## [Collected data]
+ + +
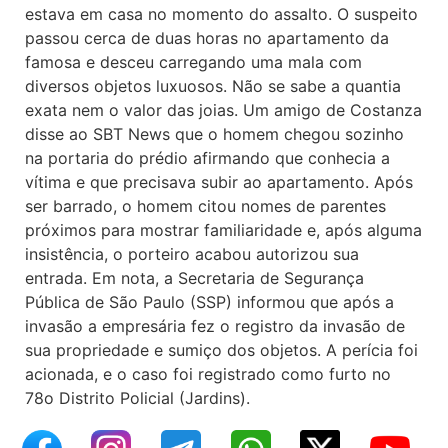
estava em casa no momento do assalto. O suspeito
passou cerca de duas horas no apartamento da
famosa e desceu carregando uma mala com
diversos objetos luxuosos. Não se sabe a quantia
exata nem o valor das joias. Um amigo de Costanza
disse ao SBT News que o homem chegou sozinho
na portaria do prédio afirmando que conhecia a
vítima e que precisava subir ao apartamento. Após
ser barrado, o homem citou nomes de parentes
próximos para mostrar familiaridade e, após alguma
insistência, o porteiro acabou autorizou sua
entrada. Em nota, a Secretaria de Segurança
Pública de São Paulo (SSP) informou que após a
invasão a empresária fez o registro da invasão de
sua propriedade e sumiço dos objetos. A perícia foi
acionada, e o caso foi registrado como furto no
78o Distrito Policial (Jardins).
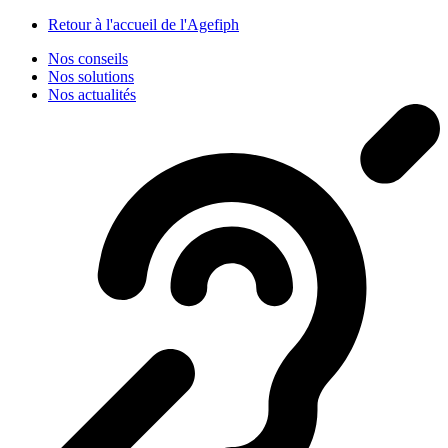
Panneau de gestion des cookies
Retour à l'accueil de l'Agefiph
Nos conseils
Nos solutions
Nos actualités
+ + +
## [Directions]
Take the line containing "passou cerca de duas horas no apartamento da" as the first and the last line of the records as the end. Print every line in that span exactly, leaving out pictures.

## [Your response]
passou cerca de duas horas no apartamento da
famosa e desceu carregando uma mala com
diversos objetos luxuosos. Não se sabe a quantia
exata nem o valor das joias. Um amigo de Costanza
disse ao SBT News que o homem chegou sozinho
na portaria do prédio afirmando que conhecia a
vítima e que precisava subir ao apartamento. Após
ser barrado, o homem citou nomes de parentes
próximos para mostrar familiaridade e, após alguma
insistência, o porteiro acabou autorizou sua
entrada. Em nota, a Secretaria de Segurança
Pública de São Paulo (SSP) informou que após a
invasão a empresária fez o registro da invasão de
sua propriedade e sumiço dos objetos. A perícia foi
acionada, e o caso foi registrado como furto no
78o Distrito Policial (Jardins).
Panneau de gestion des cookies
Retour à l'accueil de l'Agefiph
Nos conseils
Nos solutions
Nos actualités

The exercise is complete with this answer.